His party’s headed to Calgary, for a convention, and after several days of parliamentary pelting from the opposition benches. Remarkably, the Conservative faithful are gathering at a time when their party is actually flirting with third place in tracking polls. Trust those polls as little as you want—things can change in two years! pollsters aren’t relevant!—but losing a horse race has its effect on even the most ardent poll skeptic.

Justin Trudeau, the Liberal leader, is on his way out of the same city his political foes are about to invade. Trudeau was in town to tell a business audience why the Keystone XL pipeline is valuable and should be approved—and, importantly, why it already would have been approved if only the federal government hadn’t been so irresponsible. Tom Mulcair, the NDP leader, writes in The Globe and Mail today about why the NDP could support the Canada-Europe trade deal, if only the federal government would release the text of the agreement.

So, as the Wright-Duffy affair and the broader Senate expenses scandal continue to wreak havoc on Parliament Hill, a pair of opposition leaders are attempting to outflank the PM on two of his most important files: energy and trade. Their success on those fronts is far from guaranteed, but Harper’s obviously got a few things on his mind. The longer he’s distracted by all this attention on whatever happened with Duffy, and whether or not anyone’s telling the truth, and how the Conservative base will react, and who knew what and when and why, and how long it’ll take for the PM’s ex-chief of staff, Nigel Wright, to speak up—

Let’s just stop there. But the man who makes his home at 24 Sussex Drive can’t champion pipelines and free trade, so long as all of those questions keep floating around. And there are so many questions. Where does he even begin answering?


What’s above the fold

The Globe and Mail The Senate won’t vote on suspension of three senators until next week.
National Post Canadian cyclist Ryder Hesjedal admitted to doping 10 years ago.
Toronto Star Rob Ford friend Alexandro Lisi wasn’t the target of a broad investigation.
Ottawa Citizen A bidder for a federal rehabilitation project in Ottawa is on a Quebec blacklist.
CBC News Lisi’s warrant documents will be released to the public today.
CTV News Three federal parties are basically tied in the polls.
National Newswatch Jean Chrétien is happy he never appointed Mike Duffy to the Senate.

What you might have missed

THE NATIONAL Adoptions. The United Church of Canada commissioned an internal review of historic adoption practices that concluded there was a tendency for women in maternity homes to give up their babies for adoption. The church has stopped short of calling for a national inquiry into the issue, and will discuss the report’s recommendations at an upcoming meeting.
THE GLOBAL India.

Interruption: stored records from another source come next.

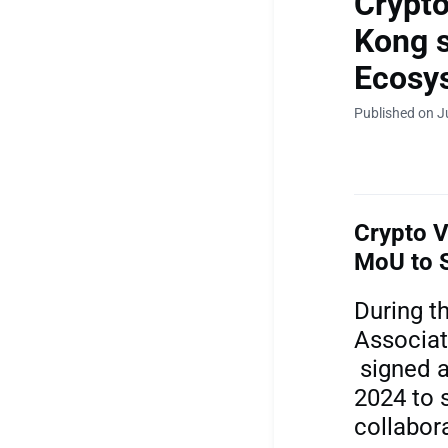
Crypto
Kong s
Ecosy
Published on J
Crypto V
MoU to 
During t
Associat
signed 
2024 to 
collabor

A fiery bus crash in Hyderabad killed 45 passengers when the driver, among several others, fled the scene and left the vast majority of passengers locked on-board. Police questioned the driver, who remains unidentified, and also laid charges against the bus company. Only three of the charred bodies could be identified by authorities.
THE QUIRKY Bats. White-nose syndrome is believed to be behind the decimation of bat populations in North America. The disease, apparently imported from Europe, has killed millions of bats on the continent—including 99 per cent of New Brunswick’s little brown bat population. Meanwhile, wind farms may have done their part to kills a large number of bats, as well.